The algorithm stores exactly those sets. Every occurrence of the same set contributes the same tuple, and every different set contributes a different tuple. The number of distinct tuples is exactly the number of distinct values of $f$.

Python Solution

import sys
input = sys.stdin.readline

n = int(input())
a = list(map(int, input().split()))

mx = max(a)

spf = list(range(mx + 1))
for i in range(2, int(mx ** 0.5) + 1):
    if spf[i] == i:
        for j in range(i * i, mx + 1, i):
            if spf[j] == j:
                spf[j] = i

seen = set()

for x in a:
    primes = []

    while x > 1:
        p = spf[x]
        primes.append(p)

        while x % p == 0:
            x //= p

    seen.add(tuple(primes))

print(len(seen))

The sieve stores the smallest prime factor for every number. This allows each factorization to repeatedly peel off one prime at a time.

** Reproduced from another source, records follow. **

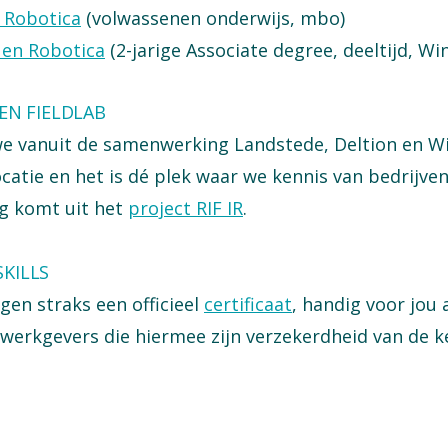
 Robotica
(volwassenen onderwijs, mbo)
 en Robotica
(2-jarige Associate degree, deeltijd, W
N FIELDLAB
e vanuit de samenwerking Landstede, Deltion en Wi
ocatie en het is dé plek waar we kennis van bedrijve
g komt uit het
project RIF IR
.
SKILLS
ngen straks een officieel
certificaat
, handig voor jou 
werkgevers die hiermee zijn verzekerdheid van de k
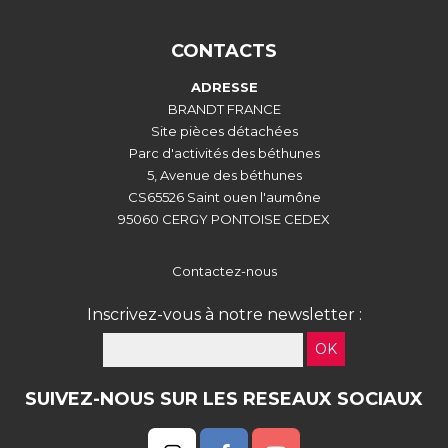
CONTACTS
ADRESSE
BRANDT FRANCE
Site pièces détachées
Parc d'activités des béthunes
5, Avenue des béthunes
CS65526 Saint ouen l'aumône
95060 CERGY PONTOISE CEDEX
Contactez-nous
Inscrivez-vous à notre newsletter :
OK
SUIVEZ-NOUS SUR LES RESEAUX SOCIAUX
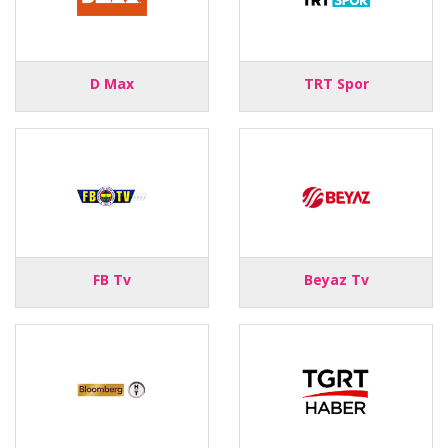
D Max
TRT Spor
FB Tv
Beyaz Tv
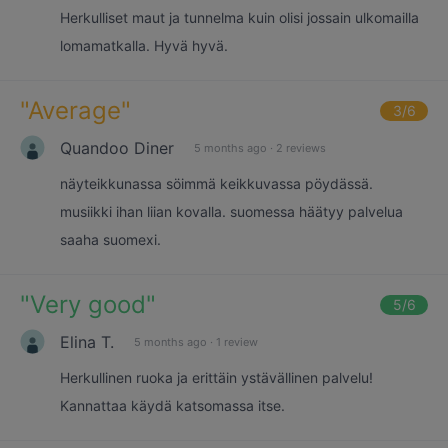
Herkulliset maut ja tunnelma kuin olisi jossain ulkomailla
lomamatkalla. Hyvä hyvä.
"
Average
"
3
/6
Quandoo Diner
5 months ago
·
2 reviews
näyteikkunassa söimmä keikkuvassa pöydässä.
musiikki ihan liian kovalla. suomessa häätyy palvelua
saaha suomexi.
"
Very good
"
5
/6
Elina T.
5 months ago
·
1 review
Herkullinen ruoka ja erittäin ystävällinen palvelu!
Kannattaa käydä katsomassa itse.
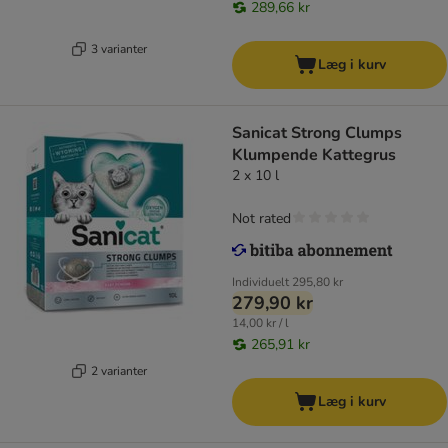
289,66 kr
3 varianter
Læg i kurv
Sanicat Strong Clumps
Klumpende Kattegrus
2 x 10 l
Not rated
Individuelt
295,80 kr
279,90 kr
14,00 kr / l
265,91 kr
2 varianter
Læg i kurv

The inner loop removes all copies of the same prime. That is the critical detail because the function depends on distinct prime divisors only. Without removing repetitions, numbers such as 2 and 4 would generate different signatures even though they produce the same value.

Using tuples inside a Python set provides a compact representation of prime-divisor sets. Since factorization naturally discovers primes in increasing order when using the SPF sieve, the tuple representation is canonical and needs no extra sorting.

Worked Examples

Example 1

Input:

3
2 3 4
Number Distinct primes Stored tuple Set size
2 {2} (2,) 1
3 {3} (3,) 2
4 {2} (2,) 2

Answer: 2.

This demonstrates that powers of the same prime collapse to the same signature.

Example 2

Input:

6
3 9 93842 123 2 1024
Number Distinct primes Stored tuple
3 {3} (3,)
9 {3} (3,)
93842 {2, 11, 4261} (2, 11, 4261)
123 {3, 41} (3, 41)
2 {2} (2,)
1024 {2} (2,)

Distinct tuples are:

$$(3,),\ (2,11,4261),\ (3,41),\ (2,)$$

so the answer is 4.

This example shows that repeated powers do not create new values, while a different prime set always does.

Complexity Analysis

Measure Complexity Explanation
Time $O(A \log \log A + n \log A)$ SPF sieve plus factorization of all numbers
Space $O(A)$ Smallest-prime-factor array

With $A \le 10^6$ and $n \le 2 \cdot 10^5$, this easily fits within the contest limits.

Test Cases

# helper: run solution on input string, return output string
import sys, io

def run(inp: str) -> str:
    sys.stdin = io.StringIO(inp)

    input = sys.stdin.readline

    n = int(input())
    a = list(map(int, input().split()))

    mx = max(a)

    spf = list(range(mx + 1))
    for i in range(2, int(mx ** 0.5) + 1):
        if spf[i] == i:
            for j in range(i * i, mx + 1, i):
                if spf[j] == j:
                    spf[j] = i

    seen = set()

    for x in a:
        cur = []
        while x > 1:
            p = spf[x]
            cur.append(p)
            while x % p == 0:
                x //= p
        seen.add(tuple(cur))

    return str(len(seen))

# provided samples
assert run("3\n2 3 4\n") == "2", "sample 1"
assert run("6\n3 9 93842 123 2 1024\n") == "4", "sample 2"

# custom cases
assert run("1\n2\n") == "1", "minimum size"
assert run("4\n2 4 8 16\n") == "1", "same prime set"
assert run("3\n6 10 15\n") == "3", "three different prime sets"
assert run("5\n30 60 90 210 2310\n") == "3", "mixed repeated sets"
Test input Expected output What it validates
1 / 2 1 Minimum input size
2 4 8 16 1 Powers of same prime collapse
6 10 15 3 Different prime sets stay distinct
30 60 90 210 2310 3 Repeated and expanded prime sets

Edge Cases

Consider:

4
2 4 8 16

Factorizations produce the same distinct-prime tuple (2,) every time. The set ends with one element, so the answer is 1. A solution that keeps exponents would incorrectly count four different signatures.

Consider:

2
6 10

The tuples are (2,3) and (2,5). Both are inserted separately, giving answer 2. This confirms that different prime sets are never merged.

Consider:

3
6 12 18

Every number has distinct prime divisors {2,3}. The algorithm extracts (2,3) for all three numbers, inserts it once, and outputs 1. This verifies that repeated exponents are completely ignored, exactly as required by the definition of $f(n)$.